Data extract ->
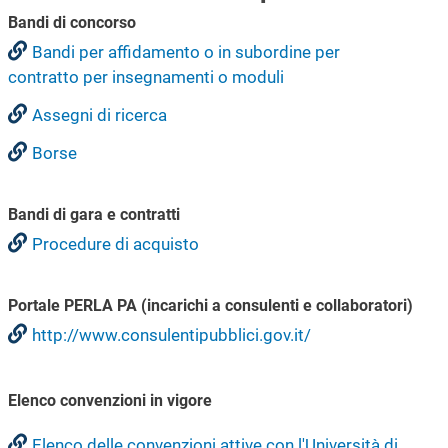
Bandi di concorso
Bandi per affidamento o in subordine per
contratto per insegnamenti o moduli
Assegni di ricerca
Borse
Bandi di gara e contratti
Procedure di acquisto
Portale PERLA PA (incarichi a consulenti e collaboratori)
http://www.consulentipubblici.gov.it/
Elenco convenzioni in vigore
Elenco delle convenzioni attive con l'Università di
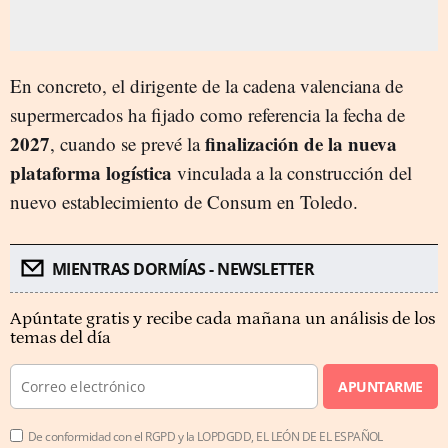
En concreto, el dirigente de la cadena valenciana de
supermercados ha fijado como referencia la fecha de
2027
finalización de la nueva
, cuando se prevé la
plataforma logística
vinculada a la construcción del
nuevo establecimiento de Consum en Toledo.
MIENTRAS DORMÍAS - NEWSLETTER
Apúntate gratis y recibe cada mañana un análisis de los
temas del día
APUNTARME
De conformidad con el RGPD y la LOPDGDD, EL LEÓN DE EL ESPAÑOL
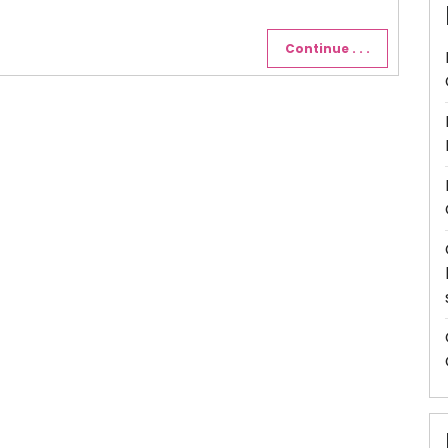
Continue . . .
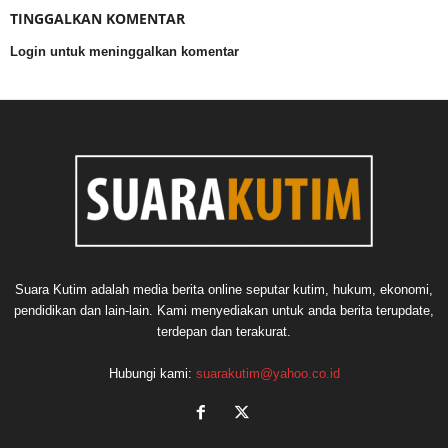
TINGGALKAN KOMENTAR
Login untuk meninggalkan komentar
Suara Kutim adalah media berita online seputar kutim, hukum, ekonomi,
pendidikan dan lain-lain. Kami menyediakan untuk anda berita terupdate,
terdepan dan terakurat.
Hubungi kami:
suarakutim@yahoo.co.id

Task instructions ->
Exclude the pictures from the copy. Retype exactly the lines running from the one containing "Bandi per affidamento o in subordine per" through the last line of the listing.

Answer for the task ->
Bandi per affidamento o in subordine per
contratto per insegnamenti o moduli
Assegni di ricerca
Borse
Bandi di gara e contratti
Procedure di acquisto
Portale PERLA PA (incarichi a consulenti e collaboratori)
http://www.consulentipubblici.gov.it/
Elenco convenzioni in vigore
Elenco delle convenzioni attive con l'Università di
En concreto, el dirigente de la cadena valenciana de
supermercados ha fijado como referencia la fecha de
2027
finalización de la nueva
, cuando se prevé la
plataforma logística
vinculada a la construcción del
nuevo establecimiento de Consum en Toledo.
MIENTRAS DORMÍAS - NEWSLETTER
Apúntate gratis y recibe cada mañana un análisis de los
temas del día
APUNTARME
De conformidad con el RGPD y la LOPDGDD, EL LEÓN DE EL ESPAÑOL
Continue . . .
TINGGALKAN KOMENTAR
Login untuk meninggalkan komentar
Suara Kutim adalah media berita online seputar kutim, hukum, ekonomi,
pendidikan dan lain-lain. Kami menyediakan untuk anda berita terupdate,
terdepan dan terakurat.
Hubungi kami:
suarakutim@yahoo.co.id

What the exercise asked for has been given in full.